À chacun ses démons! La plupart des miens sont sortis du placard. Ils se sont inclinés. Les autres se tiraillent encore une place au creux de mes méninges.

Mais, l’un d’eux est tranquillement en train de se faire mettre au tapis. L’envahisseur numéro 1 mord la poussière.

Après avoir absorbé un diagnostic de trouble de l’humeur, j’ai du faire face à cet adversaire de taille. L’un des plus costauds. Le plus inavouable des vices pour une presque trentenaire.

Je parle avec plus de facilité de mon trouble bipolaire que de mon défunt alcoolisme.

Je ne camouflais pas dans mon bureau de quoi me faire des « café joyeux » tôt le matin. Non! Mon démon était beaucoup plus subtile, plus raffiné. Un caméléon qui se fond dans le quotidien. Il me titillait les papilles le soir venu. Il s’invitait au souper et s’incrustait en soirée. Un démon qui calmait ses semblables.

Je vous entends dire : « Moi aussi, moi aussi »! Il est délectable ce verre de vin dégusté après une journée chargée. Savourez-le! Vous l’avez mérité.

La coupe vicieuse est celle que l’on ne peut plus refuser. C’est la bouteille de vin dissimulée dans le coffre arrière de la voiture. C’est le prétexte caché pour lequel on sort faire une course. LE but ultime de votre journée.

Que la gueule de bois aille au diable! Même les nuits de sommeil agitées et les réveils pâteux ne sauront vous faire changer d’avis.
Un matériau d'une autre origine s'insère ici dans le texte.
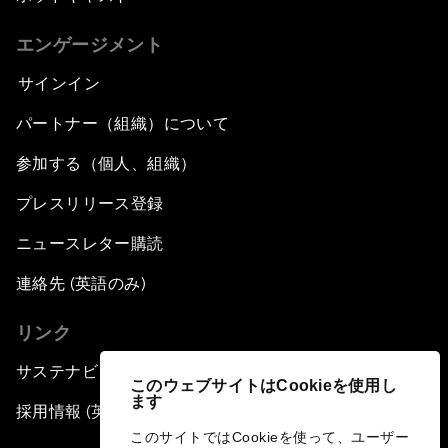
エンゲージメント
サインイン
パートナー（組織）について
参加する（個人、組織）
プレスリリース登録
ニュースレター購読
連絡先 (英語のみ)
リンク
サステナビリティへの取り組み
このウェブサイトはCookieを使用し
ます
採用情報 (英語のみ)
このサイトではCookieを使って、ユーザー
Vous êtes grise.

Vos soirées vous filent sous le nez, votre vie se paralyse de 18h à 21h00.

Les autres ignorent votre penchant pour l’alcool ou ils ferment les yeux. De toute façon, qui saurait pister ce genre de problèmes chez une jeune professionnelle.
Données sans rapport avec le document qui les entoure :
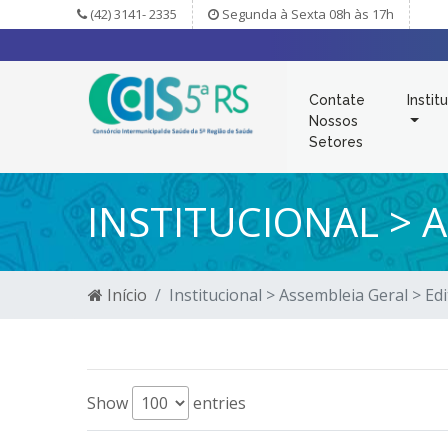
(42) 3141- 2335
Segunda à Sexta 08h às 17h
Contate
Instit
Nossos
Setores
INSTITUCIONAL > A
Início
Institucional > Assembleia Geral > Edi
Show
entries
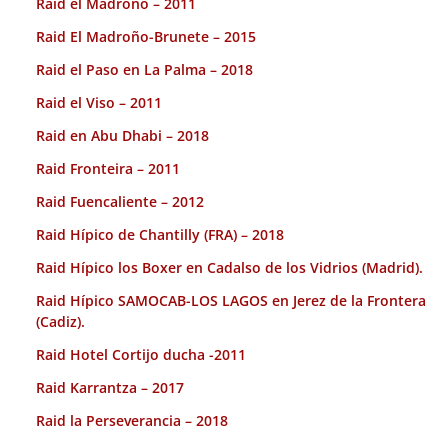
Raid el Madroño – 2011
Raid El Madroño-Brunete – 2015
Raid el Paso en La Palma – 2018
Raid el Viso – 2011
Raid en Abu Dhabi – 2018
Raid Fronteira – 2011
Raid Fuencaliente – 2012
Raid Hípico de Chantilly (FRA) – 2018
Raid Hípico los Boxer en Cadalso de los Vidrios (Madrid).
Raid Hípico SAMOCAB-LOS LAGOS en Jerez de la Frontera
(Cadiz).
Raid Hotel Cortijo ducha -2011
Raid Karrantza – 2017
Raid la Perseverancia – 2018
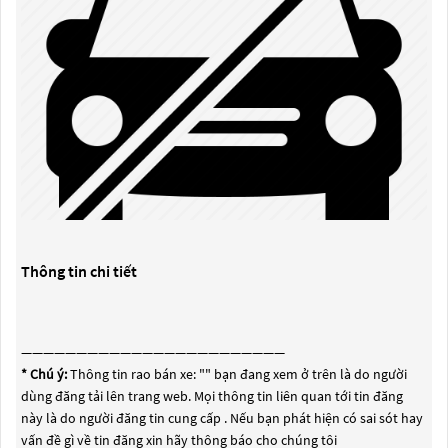
Thông tin chi tiết
————————————————————————
* Chú ý:
Thông tin rao bán xe: "
" bạn đang xem ở trên là do người
dùng đăng tải lên trang web. Mọi thông tin liên quan tới tin đăng
này là do người đăng tin cung cấp . Nếu bạn phát hiện có sai sót hay
vấn đề gì về tin đăng xin hãy thông báo cho chúng tôi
J’ai cessé de boire le 15 septembre 2008. J’étais diagnostiquée bipolaire depuis quelques mois. Je m’apprêtais à reprendre le travail. J’ai réalisé que je sabotais tous mes efforts pour me rétablir.

Je buvais beaucoup plus. J’en perdais des bouts. Je m’apprêtais à laisser un lourd héritage à mon fils.

On m’a expliqué que ma consommation d’alcool était en fait de l’auto-médication. Une sorte d’anti-douleur. Un genre de Robaxacet de l’âme. J’ai aussi compris que je n’étais pas la seule à utiliser cet élixir pour soigner des maux inconscients.

J’ai choisi de laisser une chance à la médecine et à ma volonté. Avec l’aide de mes régulateurs de l’humeur j’ai trouvé une tranquillité d’esprit. Étrange! Je ne connaissais pas la paix.

La volonté? Ça fait toute la différence.

Parlez-en à toutes personnes ayant fait vœux de sobriété! La période des fêtes est souvent plus fragile. Les partys de bureau, les fêtes de famille, les soirées entre amis bien arrosées. J’aurai l’occasion, sans doute, de vous en reparler.

Avouer ceci est pour moi le dernier des tabous. J’ai longtemps été très gênée d’avouer cette faiblesse. Récemment, on soupait tout bonnement en famille, et j’ai réalisé que mon fils ne verrait probablement jamais sa mère, la bouche molle, tenant un verre de vin dans ses mains.

Soudainement, je n’étais plus gênée mais… fière.